For the modern worker, company benefits go far beyond insurance, and delve deeper into the realm of what style of office environment is being offered. Fitness, dining, and entertainment are becoming standard amenities, and the workforce has begun to expect certain benefits as a minimum. The need for additional common space within a building has therefore increased to around six to ten percent, a dramatic change from the previous three to three and a half percent. In some highly-amenitized buildings, add-on factors are as high as 20 percent for multi-tenant floors.
As a result, we are no longer designing stand-alone, multi-tenant commercial office buildings. We are designing highly-amenitized communities that provide a variety of services, all within comfortable walking distance.
It follows that property managers now have to realize a new role as “community managers” in order for these amenity driven facilities to be successful. These unique components must be activated by choreographing events, utilizing outdoor space, and choosing retail vendors that create sense of community and connectivity throughout.
So what’s worth the cost?
Tenants are looking to maximize the efficiency of their footprint for their own lease obligations, so instead we have begun to incorporate ample square footage of shared conferencing and training rooms into the base building. These spaces serve multiple tenants throughout the building, rather than each tenant building its own, often underutilized areas. Similar to community-type concierge services within hotels, this level of engagement provides users with a hospitality-inspired experience. At the same time, community managers are still able to charge tenants for this bonus space. Offering perks such as a remote connectivity, high speed Wi-Fi, and access to current media has also transitioned the standard lobby experience into a multi-use common space that still offers users areas of privacy.

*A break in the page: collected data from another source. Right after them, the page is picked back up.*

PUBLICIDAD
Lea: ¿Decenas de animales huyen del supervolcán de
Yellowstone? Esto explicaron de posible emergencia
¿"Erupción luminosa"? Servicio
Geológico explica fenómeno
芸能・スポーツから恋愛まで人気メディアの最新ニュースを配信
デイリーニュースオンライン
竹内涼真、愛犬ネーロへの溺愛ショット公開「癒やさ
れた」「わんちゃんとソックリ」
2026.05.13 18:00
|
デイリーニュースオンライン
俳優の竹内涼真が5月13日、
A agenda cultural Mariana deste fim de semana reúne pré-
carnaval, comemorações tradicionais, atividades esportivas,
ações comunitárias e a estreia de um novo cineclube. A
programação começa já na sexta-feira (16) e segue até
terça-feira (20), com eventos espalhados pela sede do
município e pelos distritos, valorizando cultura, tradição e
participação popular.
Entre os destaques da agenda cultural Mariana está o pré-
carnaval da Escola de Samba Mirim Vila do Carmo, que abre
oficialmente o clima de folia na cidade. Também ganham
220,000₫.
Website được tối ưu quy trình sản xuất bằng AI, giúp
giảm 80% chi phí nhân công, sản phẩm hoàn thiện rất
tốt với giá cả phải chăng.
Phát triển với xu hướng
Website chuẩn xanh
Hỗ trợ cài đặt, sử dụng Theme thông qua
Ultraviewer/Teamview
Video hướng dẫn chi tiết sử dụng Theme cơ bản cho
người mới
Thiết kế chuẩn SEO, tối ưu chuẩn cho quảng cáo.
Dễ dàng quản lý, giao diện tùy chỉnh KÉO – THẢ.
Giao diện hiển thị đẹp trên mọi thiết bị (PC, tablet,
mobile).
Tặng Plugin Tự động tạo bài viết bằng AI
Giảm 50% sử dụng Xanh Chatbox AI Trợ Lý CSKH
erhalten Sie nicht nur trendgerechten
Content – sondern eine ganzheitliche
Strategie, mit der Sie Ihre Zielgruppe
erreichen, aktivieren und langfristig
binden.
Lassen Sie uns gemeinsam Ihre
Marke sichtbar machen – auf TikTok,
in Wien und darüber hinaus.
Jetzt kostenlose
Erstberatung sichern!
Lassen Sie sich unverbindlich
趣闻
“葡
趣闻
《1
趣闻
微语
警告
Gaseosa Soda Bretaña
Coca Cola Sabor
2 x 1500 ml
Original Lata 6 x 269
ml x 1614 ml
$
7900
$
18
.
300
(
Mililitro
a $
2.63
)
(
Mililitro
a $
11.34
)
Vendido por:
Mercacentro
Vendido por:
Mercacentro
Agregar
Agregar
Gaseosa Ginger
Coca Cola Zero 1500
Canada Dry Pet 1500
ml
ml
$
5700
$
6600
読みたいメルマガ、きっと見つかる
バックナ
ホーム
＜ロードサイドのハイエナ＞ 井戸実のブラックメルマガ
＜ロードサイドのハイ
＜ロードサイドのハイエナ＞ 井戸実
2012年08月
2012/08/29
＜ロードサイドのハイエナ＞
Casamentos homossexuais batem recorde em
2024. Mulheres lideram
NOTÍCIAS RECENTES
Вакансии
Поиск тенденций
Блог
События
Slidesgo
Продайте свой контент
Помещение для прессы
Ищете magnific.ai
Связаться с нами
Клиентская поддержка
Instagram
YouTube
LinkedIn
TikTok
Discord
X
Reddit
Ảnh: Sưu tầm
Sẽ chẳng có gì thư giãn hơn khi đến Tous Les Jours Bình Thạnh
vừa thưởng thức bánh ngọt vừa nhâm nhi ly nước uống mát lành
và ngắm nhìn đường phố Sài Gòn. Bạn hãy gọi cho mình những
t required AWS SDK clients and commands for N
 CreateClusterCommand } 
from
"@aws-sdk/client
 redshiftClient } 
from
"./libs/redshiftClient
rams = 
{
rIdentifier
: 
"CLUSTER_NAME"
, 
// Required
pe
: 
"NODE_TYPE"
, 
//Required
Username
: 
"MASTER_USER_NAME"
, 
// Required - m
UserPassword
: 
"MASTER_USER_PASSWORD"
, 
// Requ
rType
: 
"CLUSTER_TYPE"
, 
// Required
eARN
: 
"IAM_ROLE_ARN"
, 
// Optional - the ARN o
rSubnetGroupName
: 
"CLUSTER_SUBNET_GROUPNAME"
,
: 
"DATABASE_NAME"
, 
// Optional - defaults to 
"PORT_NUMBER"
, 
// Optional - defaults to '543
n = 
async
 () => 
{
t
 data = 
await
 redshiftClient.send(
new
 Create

With normal business meetings becoming increasingly casual, tenants are now able to utilize various spaces throughout the building as a meeting point.
As each building tries to achieve some sort of unique identifier, fringe benefits such as on-site dry-cleaning, golf simulators, fitness facilities, ATMs, and year-round outdoor amenities help property developers to achieve a destination setting separate and apart from the commercial office building. In addition, developers have devoted more focus to providing dining experiences that create options for visitors and tenants alike. Providing relevant and reputable vendors that offer a range of dining settings and price points helps attract more bodies and increases usability.
The footprint of new and refreshed commercial office space has evolved, with each one carving out its own set of personal and unique amenities. We’ve come a long way from the 1980s and have given the term “office space” a new definition.
Has the concept now reached a mature state, or will it continue to grow indefinitely?
At this moment, we measure workplace desirability by amenity richness, notwithstanding the prerequisite for sustainability, technology connectivity, walkability, mass transit accessibility, bike friendliness, and neighborhood security. But as developers continue to offer amenities that add value to projects, trends will continuously change. As architects, contractors, and community managers, we will ultimately have to adapt and grow with those changes.
Don Powell is principal-in-charge at BOKA Powell Architects.